A holding, que reúne seis concessionárias rodoviárias - AutoBAn, ViaOeste, NovaDutra, Via Lagos, Ponte e Rodonorte – havia ganhado a confiança dos investidores com práticas de governança corporativa, curva crescente de rentabilidade em relação ao patrimônio e alta distribuição de dividendos.
A CCR também obteve boa classificação no índice P/VPA, que aponta a relação entre o preço da ação e o valor patrimonial. De acordo com o diretor de Relações com Investidores da CCR, Ricardo Froes, o investidor passou a conhecer melhor as características do mercado de concessões rodoviárias.

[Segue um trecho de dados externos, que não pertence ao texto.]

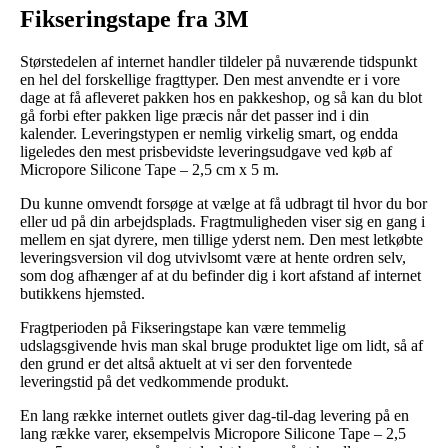
Fikseringstape fra 3M
Størstedelen af internet handler tildeler på nuværende tidspunkt
en hel del forskellige fragttyper. Den mest anvendte er i vore
dage at få afleveret pakken hos en pakkeshop, og så kan du blot
gå forbi efter pakken lige præcis når det passer ind i din
kalender. Leveringstypen er nemlig virkelig smart, og endda
ligeledes den mest prisbevidste leveringsudgave ved køb af
Micropore Silicone Tape – 2,5 cm x 5 m.
Du kunne omvendt forsøge at vælge at få udbragt til hvor du bor
eller ud på din arbejdsplads. Fragtmuligheden viser sig en gang i
mellem en sjat dyrere, men tillige yderst nem. Den mest letkøbte
leveringsversion vil dog utvivlsomt være at hente ordren selv,
som dog afhænger af at du befinder dig i kort afstand af internet
butikkens hjemsted.
Fragtperioden på Fikseringstape kan være temmelig
udslagsgivende hvis man skal bruge produktet lige om lidt, så af
den grund er det altså aktuelt at vi ser den forventede
leveringstid på det vedkommende produkt.
En lang række internet outlets giver dag-til-dag levering på en
lang række varer, eksempelvis Micropore Silicone Tape – 2,5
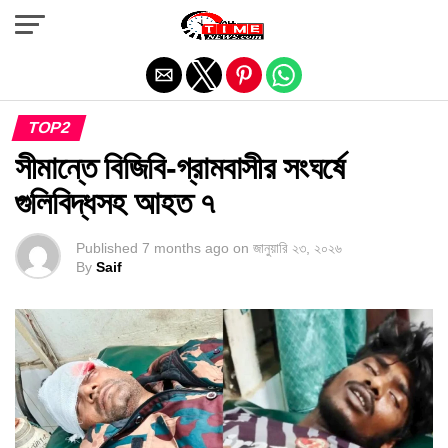
Exit mobile version
TOP2
সীমান্তে বিজিবি-গ্রামবাসীর সংঘর্ষে
গুলিবিদ্ধসহ আহত ৭
Published
7 months ago
on
জানুয়ারি ২৩, ২০২৬
By
Saif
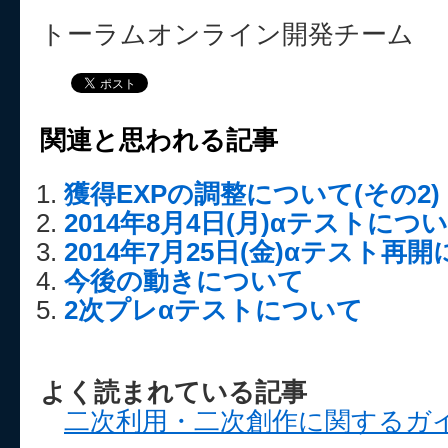
トーラムオンライン開発チーム
関連と思われる記事
獲得EXPの調整について(その2)
2014年8月4日(月)αテストにつ
2014年7月25日(金)αテスト再
今後の動きについて
2次プレαテストについて
よく読まれている記事
二次利用・二次創作に関するガ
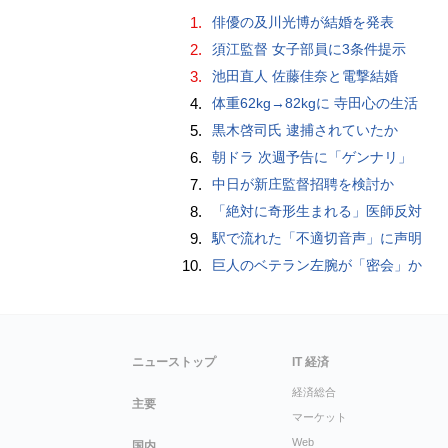
1.
俳優の及川光博が結婚を発表
2.
須江監督 女子部員に3条件提示
3.
池田直人 佐藤佳奈と電撃結婚
4.
体重62kg→82kgに 寺田心の生活
5.
黒木啓司氏 逮捕されていたか
6.
朝ドラ 次週予告に「ゲンナリ」
7.
中日が新庄監督招聘を検討か
8.
「絶対に奇形生まれる」医師反対
9.
駅で流れた「不適切音声」に声明
10.
巨人のベテラン左腕が「密会」か
ニューストップ
IT 経済
経済総合
主要
マーケット
Web
国内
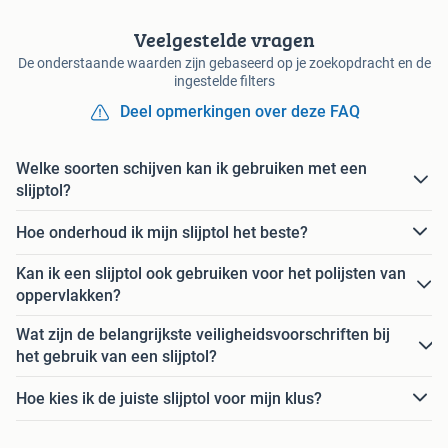
Veelgestelde vragen
De onderstaande waarden zijn gebaseerd op je zoekopdracht en de
ingestelde filters
Deel opmerkingen over deze FAQ
Welke soorten schijven kan ik gebruiken met een
slijptol?
Hoe onderhoud ik mijn slijptol het beste?
Kan ik een slijptol ook gebruiken voor het polijsten van
oppervlakken?
Wat zijn de belangrijkste veiligheidsvoorschriften bij
het gebruik van een slijptol?
Hoe kies ik de juiste slijptol voor mijn klus?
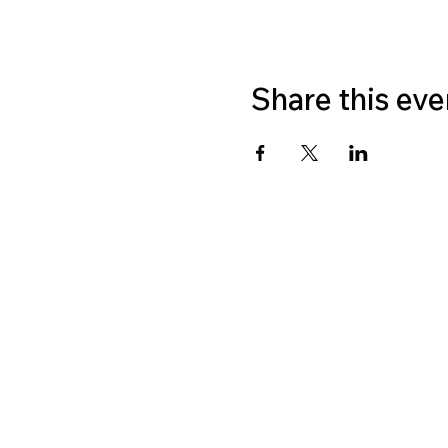
Share this eve
CONT
Stichting LGBT World B
CONTACT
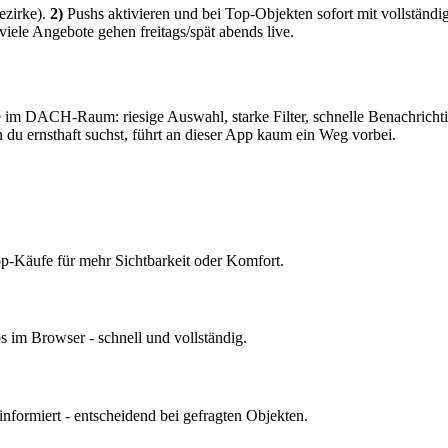
ezirke).
2)
Pushs aktivieren und bei Top-Objekten sofort mit vollständi
ele Angebote gehen freitags/spät abends live.
im DACH-Raum: riesige Auswahl, starke Filter, schnelle Benachrichtigu
 du ernsthaft suchst, führt an dieser App kaum ein Weg vorbei.
App-Käufe für mehr Sichtbarkeit oder Komfort.
 im Browser - schnell und vollständig.
 informiert - entscheidend bei gefragten Objekten.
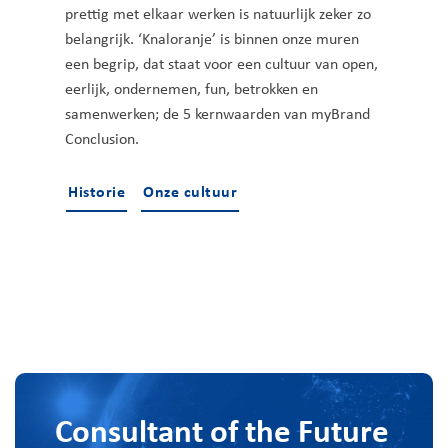
prettig met elkaar werken is natuurlijk zeker zo
belangrijk. ‘Knaloranje’ is binnen onze muren
een begrip, dat staat voor een cultuur van open,
eerlijk, ondernemen, fun, betrokken en
samenwerken; de 5 kernwaarden van myBrand
Conclusion.
Historie
Onze cultuur
Consultant of the Future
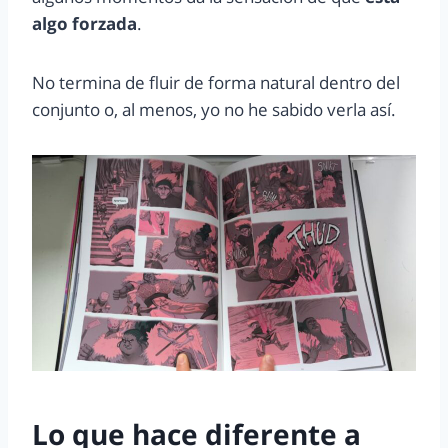
algo forzada
.
No termina de fluir de forma natural dentro del
conjunto o, al menos, yo no he sabido verla así.
Lo que hace diferente a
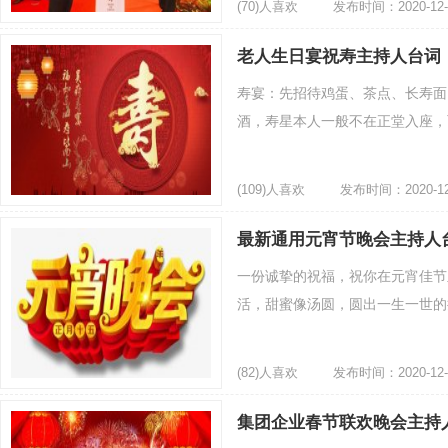
(70)人喜欢
发布时间：2020-12-
老人生日宴祝寿主持人台词
寿宴：先招待鸡蛋、茶点、长寿面
酒，寿星本人一般不在正堂入座，而
(109)人喜欢
发布时间：2020-12
最新通用元宵节晚会主持人
一份诚挚的祝福，祝你在元宵佳节
活，甜蜜像汤圆，圆出一生一世的执着
(82)人喜欢
发布时间：2020-12-
集团企业春节联欢晚会主持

Outro destaque da empresa no ranking foi o indicador de variação do retorno sobre o patrimônio líquido (ROE), que indica disposição do investidor em pagar bem por suas ações. Segundo o presidente da empresa, Renato Vale, a característica do negócio de concessão é oferecer lucros maiores a partir do sétimo ou oitavo ano após a privatização.
No caso da CCR, o aumento no lucro líquido e nas margens foi recorrente depois de 2002, quando ingressou no Novo Mercado da Bovespa. Naquela época, a empresa enfrentou certa desconfiança por parte dos investidores, que tinham restrições à presença de construtoras entre os acionistas e desconheciam as peculiaridades do negócio de concessão. Uma das maiores dificuldades da CCR no mercado era a baixa liquidez dos papéis, um dos indicadores de menor destaque em 2005.
Resumo de reportagem publicada, na ocasião da entrega do prêmio ranking Destaque Empresas de 2006. O texto original foi divulgado pelo serviço AE Empresas e Setores, conteúdo noticioso e analítico voltado ao mercado corporativo. Para melhor contextualizar as informações, a edição alterou os tempos verbais e atualizou o texto pelo novo acordo ortográfico.